Many years ago I started my Marin Humane journey as a volunteer adoption counselor, but when an opening came up for an Animal Care Technician position, I jumped on the application. I was always so impressed watching the ACTs. They walked around in their Wellington boots (for cleaning), they administered meds, and they were very hands on with the animals. I begged for the job.
I had to train full time for two weeks. Having always had a desk job, I had never worked so hard physically in my life. After wrangling heavy hoses every day, I could barely open my hands at night. Eventually my hands (and me) got used to it. My arms and legs were tired and sore from moving all day long. I jokingly (sort of) called the kennel kitchen my office.
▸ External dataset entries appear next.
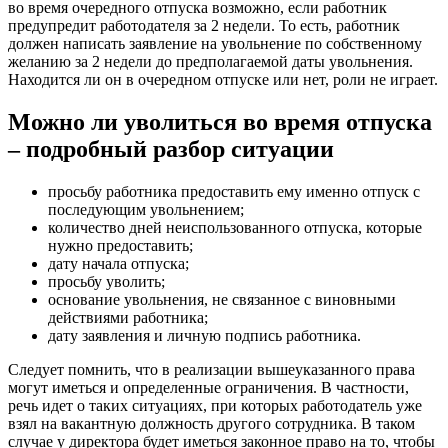
во время очередного отпуска возможно, если работник
предупредит работодателя за 2 недели. То есть, работник
должен написать заявление на увольнение по собственному
желанию за 2 недели до предполагаемой даты увольнения.
Находится ли он в очередном отпуске или нет, роли не играет.
Можно ли уволиться во время отпуска
– подробный разбор ситуации
просьбу работника предоставить ему именно отпуск с
последующим увольнением;
количество дней неиспользованного отпуска, которые
нужно предоставить;
дату начала отпуска;
просьбу уволить;
основание увольнения, не связанное с виновными
действиями работника;
дату заявления и личную подпись работника.
Следует помнить, что в реализации вышеуказанного права
могут иметься и определенные ограничения. В частности,
речь идет о таких ситуациях, при которых работодатель уже
взял на вакантную должность другого сотрудника. В таком
случае у директора будет иметься законное право на то, чтобы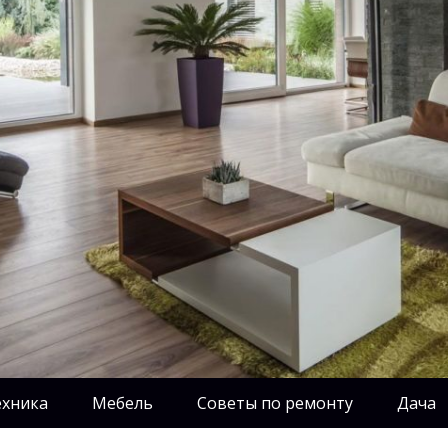
ехника
Мебель
Советы по ремонту
Дача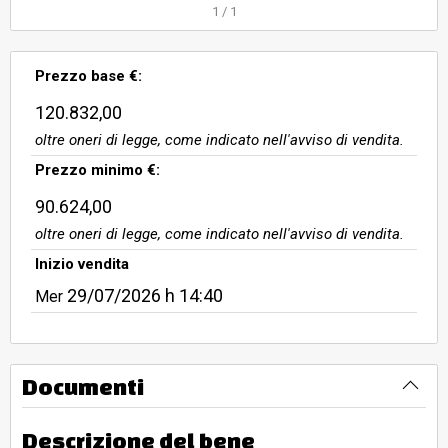
1
/
1
Prezzo base €:
120.832,00
oltre oneri di legge, come indicato nell'avviso di vendita.
Prezzo minimo €:
90.624,00
oltre oneri di legge, come indicato nell'avviso di vendita.
Inizio vendita
29/07/2026
h 14:40
Mer
Documenti
Descrizione del bene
Theresa’s Munchy Wagon would arrive on campus daily at around 11:00am. All of us would go get food, or else trek across the freeway for curly fries. We needed food to keep us going! I was slim then, too. No such thing as an out of shape ACT.
It was expected that I take a barn shift periodically. Some of the things I was asked to do were totally foreign to me. Put a pig in a crate?! By myself??!! You can believe that took a while, the pig being very heavy and extremely stubborn. But, I did it!
If you have never been butted by a billy goat, I don’t recommend it. Going into the barn to clean I would hold a broom in front of me to fend him off, but if I glanced away even for a second he would get me. Boy did it hurt.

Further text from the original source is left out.